▸ WORK ORDER
Filter the entries for the string "écouteurs". Copy each line that has it.

▸ SOURCE INFORMATION
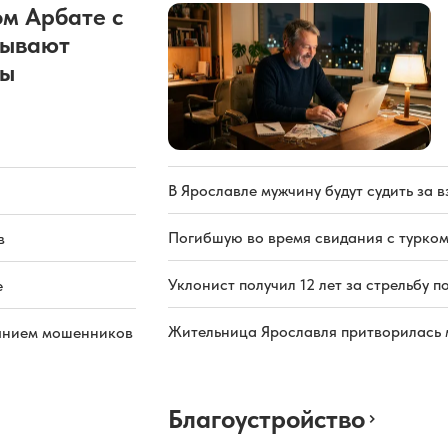
м Арбате с
рывают
ды
В Ярославле мужчину будут судить за в
Погибшую во время свидания с турком
в
Уклонист получил 12 лет за стрельбу п
е
Жительница Ярославля притворилась 
иянием мошенников
Благоустройство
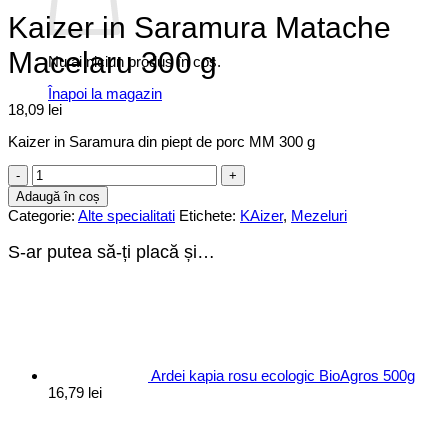
Kaizer in Saramura Matache
Macelaru 300 g
Nu ai niciun produs în coș.
Înapoi la magazin
18,09
lei
Kaizer in Saramura din piept de porc MM 300 g
Cantitate
Kaizer
Adaugă în coș
in
Categorie:
Alte specialitati
Etichete:
KAizer
,
Mezeluri
Saramura
Matache
S-ar putea să-ți placă și…
Macelaru
300
g
Ardei kapia rosu ecologic BioAgros 500g
16,79
lei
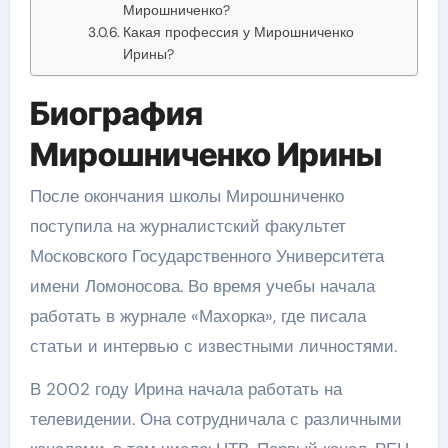
Мирошниченко?
Какая профессия у Мирошниченко
Ирины?
Биография
Мирошниченко Ирины
После окончания школы Мирошниченко
поступила на журналистский факультет
Московского Государственного Университета
имени Ломоносова. Во время учебы начала
работать в журнале «Махорка», где писала
статьи и интервью с известными личностями.
В 2002 году Ирина начала работать на
телевидении. Она сотрудничала с различными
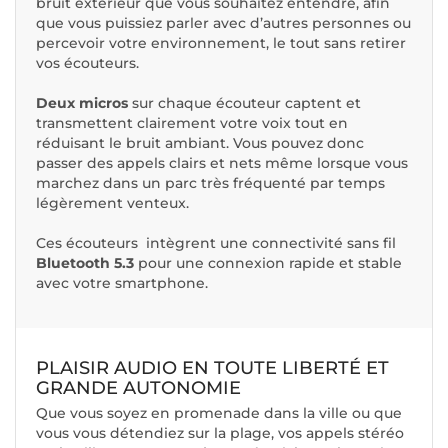
bruit extérieur que vous souhaitez entendre, afin
que vous puissiez parler avec d’autres personnes ou
percevoir votre environnement, le tout sans retirer
vos écouteurs.
Deux micros
sur chaque écouteur captent et
transmettent clairement votre voix tout en
réduisant le bruit ambiant. Vous pouvez donc
passer des appels clairs et nets même lorsque vous
marchez dans un parc très fréquenté par temps
légèrement venteux.
Ces écouteurs intègrent une connectivité sans fil
Bluetooth 5.3
pour une connexion rapide et stable
avec votre smartphone.
PLAISIR AUDIO EN TOUTE LIBERTÉ ET
GRANDE AUTONOMIE
Que vous soyez en promenade dans la ville ou que
vous vous détendiez sur la plage, vos appels stéréo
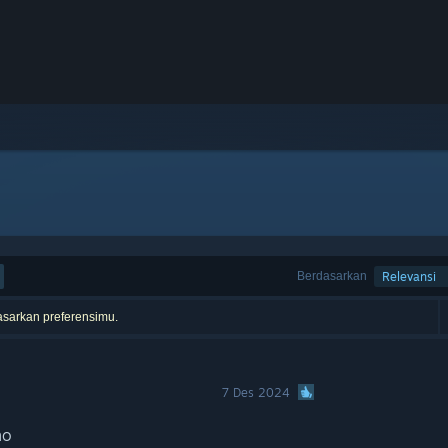
Berdasarkan
Relevansi
asarkan preferensimu.
7 Des 2024
mo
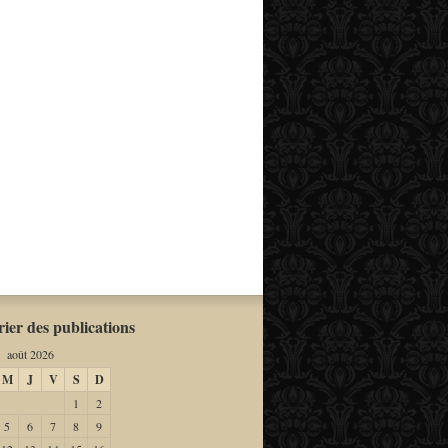
ier des publications
août 2026
M
J
V
S
D
1
2
5
6
7
8
9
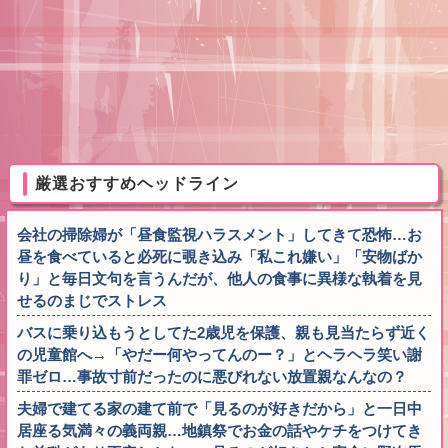
厳選おすすめヘッドライン
会社の掃除婦が「昼食監視ハラスメント」してきて恐怖…お
昼を食べていると必死に覗き込み「私これ嫌い」「安物ばか
り」と毎日文句を言うんだが、他人の食事に異様な執着を見
せるのまじでストレス
バスに乗り込もうとしてた2歳児を保護、親も見当たらず近く
の児童館へ→「やだー何やってんのー？」とヘラヘラ笑い謝
罪ゼロ…事故寸前だったのに悪びれない放置親なんなの？
夫婦で建てる家の建て前で「見るのが好きだから」と一日中
居座る気満々の義両親…地鎮祭でお金の話やケチをつけてき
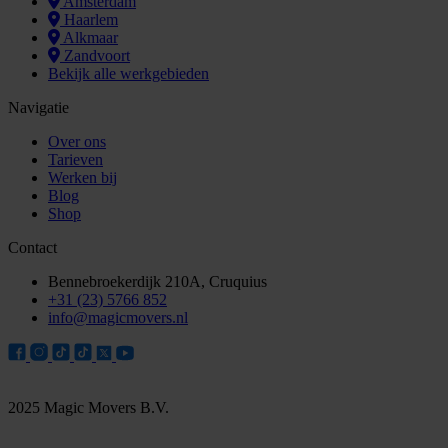
Amsterdam
Haarlem
Alkmaar
Zandvoort
Bekijk alle werkgebieden
Navigatie
Over ons
Tarieven
Werken bij
Blog
Shop
Contact
Bennebroekerdijk 210A, Cruquius
+31 (23) 5766 852
info@magicmovers.nl
2025 Magic Movers B.V.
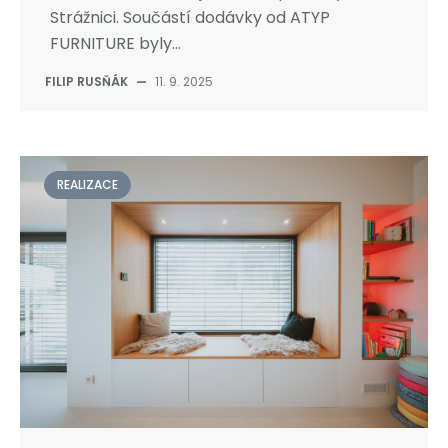
Strážnici. Součástí dodávky od ATYP
FURNITURE byly...
FILIP RUSŇÁK
—
11. 9. 2025
REALIZACE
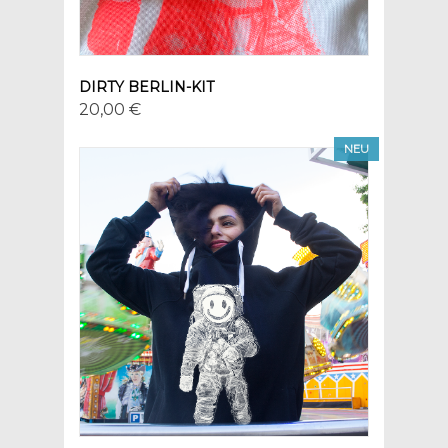
DIRTY BERLIN-KIT
20,00 €
NEU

▸ TASK RESULT
vos écouteurs.
Ces écouteurs intègrent une connectivité sans fil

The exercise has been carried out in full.